▸ WORK INSTRUCTION: Omit any picture, and return the remaining data exactly as written.

START DATA SUPPLIED

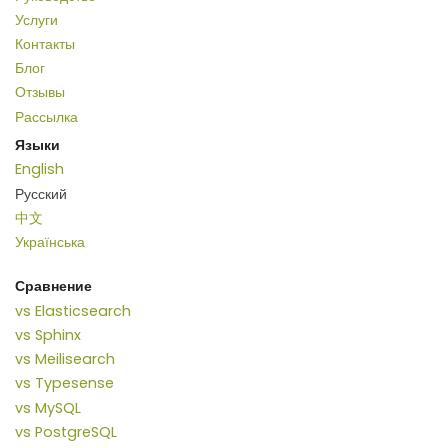
Услуги
Контакты
Блог
Отзывы
Рассылка
Языки
English
Русский
中文
Українська
Сравнение
vs Elasticsearch
vs Sphinx
vs Meilisearch
vs Typesense
vs MySQL
vs PostgreSQL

END DATA SUPPLIED

▸ WRITTEN SOLUTION:
Услуги
Контакты
Блог
Отзывы
Рассылка
Языки
English
Русский
中文
Українська
Сравнение
vs Elasticsearch
vs Sphinx
vs Meilisearch
vs Typesense
vs MySQL
vs PostgreSQL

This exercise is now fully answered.